Eurotunnel advised customers in France and hoping to return early to amend their tickets online before travelling to the French terminal.

In a statement it said: “The service is already very busy this weekend and there is no additional capacity. To avoid long queues and severe disruption we strongly advise against turning up at the terminal outside the allocated time. Customers will be unable to board alternative shuttles without a valid booking.

“We will continue to run our services as scheduled, as we did throughout the height of the pandemic; not only for freight but to transport those whose travel is essential and those customers who might be travelling to other European destinations.”

Abta noted the changes and advised: “Those currently travelling in these countries do not need to leave at this time, but they are advised to follow the advice of the local public health authority.

“Customers in destination should contact their travel provider if they have any questions about their return journey and those due to travel imminently should contact their travel provider to discuss their options.

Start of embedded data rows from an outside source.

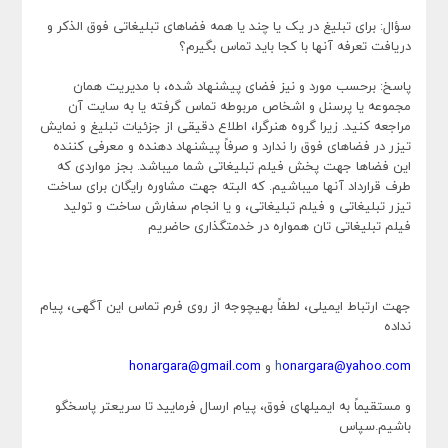
سؤال: برای تبلیغ در یک یا چند یا همه فضاهای تبلیغاتی فوق الذکر و
دریافت تعرفه آنها با کجا باید تماس بگیرم؟
پاسخ: برحسب مورد و نیز فضای پیشنهاد شده، با مدیریت همان
مجموعه یا پرسنل و اشخاص مربوطه تماس گرفته یا به سایت آن
مراجعه کنید. زیرا گروه هنرگرا، اطلاع دقیقی از جزئیات تبلیغ و نمایش
تیزر در فضاهای فوق را ندارد و صرفاً پیشنهاد دهنده و معرفی کننده
این فضاها جهت پخش فیلم تبلیغاتی شما میباشد. بجز مواردی که
طرف قرارداد آنها میباشیم. که البته جهت مشاوره رایگان برای ساخت
تیزر تبلیغاتی و فیلم تبلیغاتی، و یا انجام سفارش ساخت و تولید
فیلم تبلیغاتی تان همواره در خدمتگذاری حاضریم
جهت ارتباط ایمیلی، لطفاً بهیچوجه از روی فرم تماس این آگهی، پیام
نداده
onargara@yahoo.com
h
و
honargara@gmail.com
و مستقیماً به ایمیلهای فوق، پیام ارسال فرمایید تا سریعتر پاسخگو
باشیم.سپاس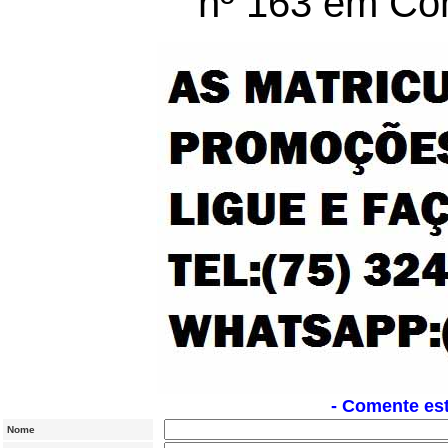
nº 163 em Con
- Comente est
Nome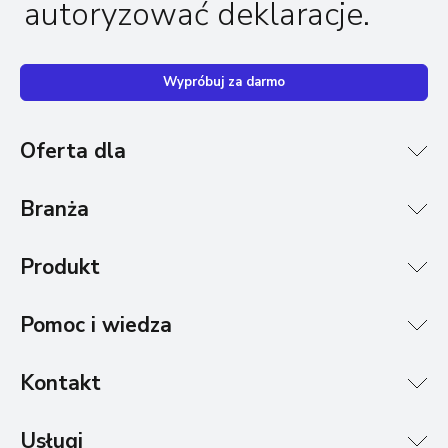
autoryzować deklaracje.
Wypróbuj za darmo
Oferta dla
Branża
Produkt
Pomoc i wiedza
Kontakt
Usługi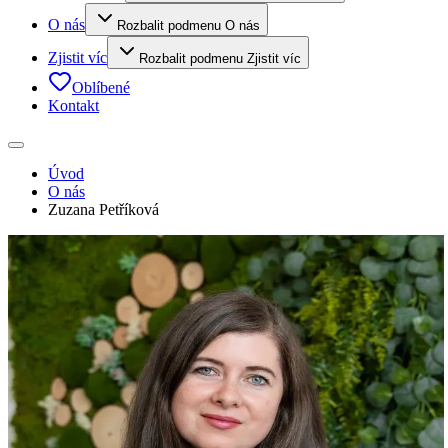
O nás
Rozbalit podmenu O nás
Zjistit víc
Rozbalit podmenu Zjistit víc
Oblíbené
Kontakt
Úvod
O nás
Zuzana Petříková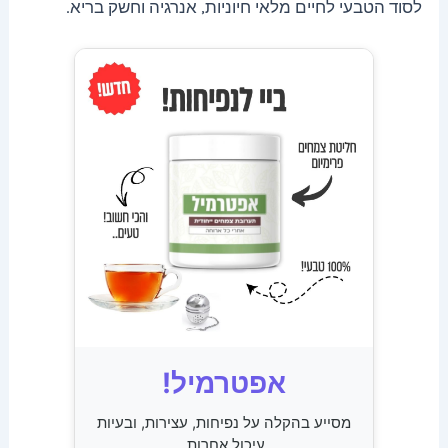
לסוד הטבעי לחיים מלאי חיוניות, אנרגיה וחשק בריא.
אפטרמיל!
מסייע בהקלה על נפיחות, עצירות, ובעיות
עיכול אחרות.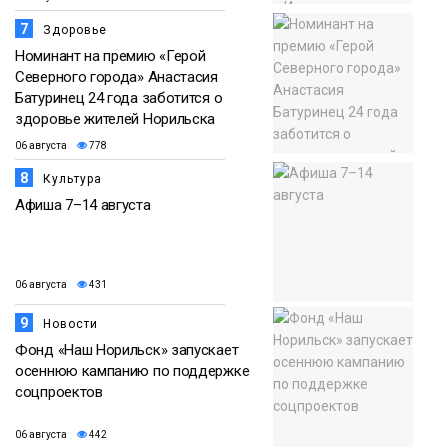
7
Здоровье
Номинант на премию «Герой
Северного города» Анастасия
Батуринец 24 года заботится о
здоровье жителей Норильска
06 августа
778
8
Культура
Афиша 7–14 августа
06 августа
431
9
Новости
Фонд «Наш Норильск» запускает
осеннюю кампанию по поддержке
соцпроектов
06 августа
442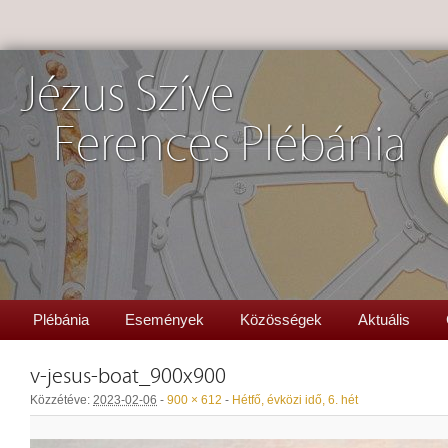
Jézus Szíve
Ferences Plébánia
Plébánia
Események
Közösségek
Aktuális
v-jesus-boat_900x900
Közzétéve:
2023-02-06
-
900 × 612
-
Hétfő, évközi idő, 6. hét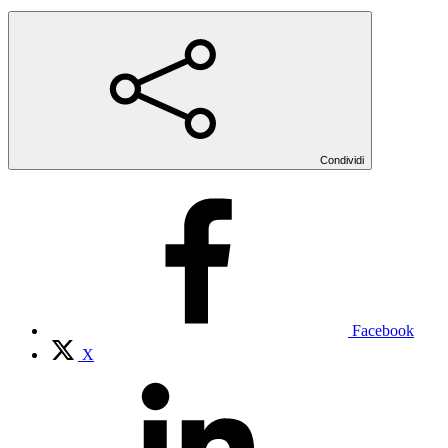
Condividi
Facebook
X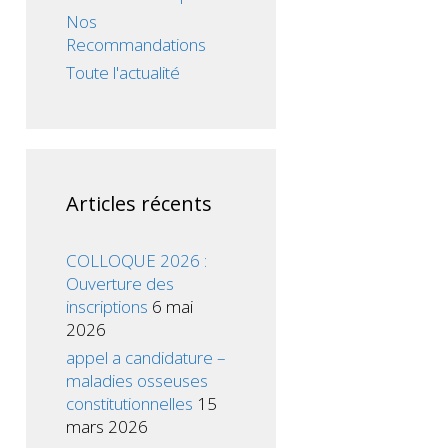
Nos
Recommandations
Toute l'actualité
Articles récents
COLLOQUE 2026 :
Ouverture des
inscriptions
6 mai
2026
appel a candidature –
maladies osseuses
constitutionnelles
15
mars 2026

An Abta spokesperson said “The government’s measures to restrict travel will result in livelihoods being lost unless it can step in with tailored support for the travel industry.

“The announcements relating to Spain and now France impact the two biggest destinations for British holidaymakers at the height of the summer season, affecting an industry that has had trade significantly restricted since the start of this crisis.

“A plan is urgently needed to protect the 221,000 jobs the travel industry sustains.”

Speaking on behalf of the aviation sector, Airlines UK chief executive Tim Alderslade said: “It’s another devastating blow to the travel industry.

“Having the political will to move to a sub-national approach to quarantine, in addition to a testing regime for arriving passengers so that those testing negative can avoid having to self-isolate, is urgently needed.”

Former Travel Counsellors chairman and founder, David Speakman, tweeted: “This is just ridiculous when hospitalisations and deaths are now far fewer than flu.

“The Govt should name those who make the decisions so they will be excluded from any future job that needs a brain!”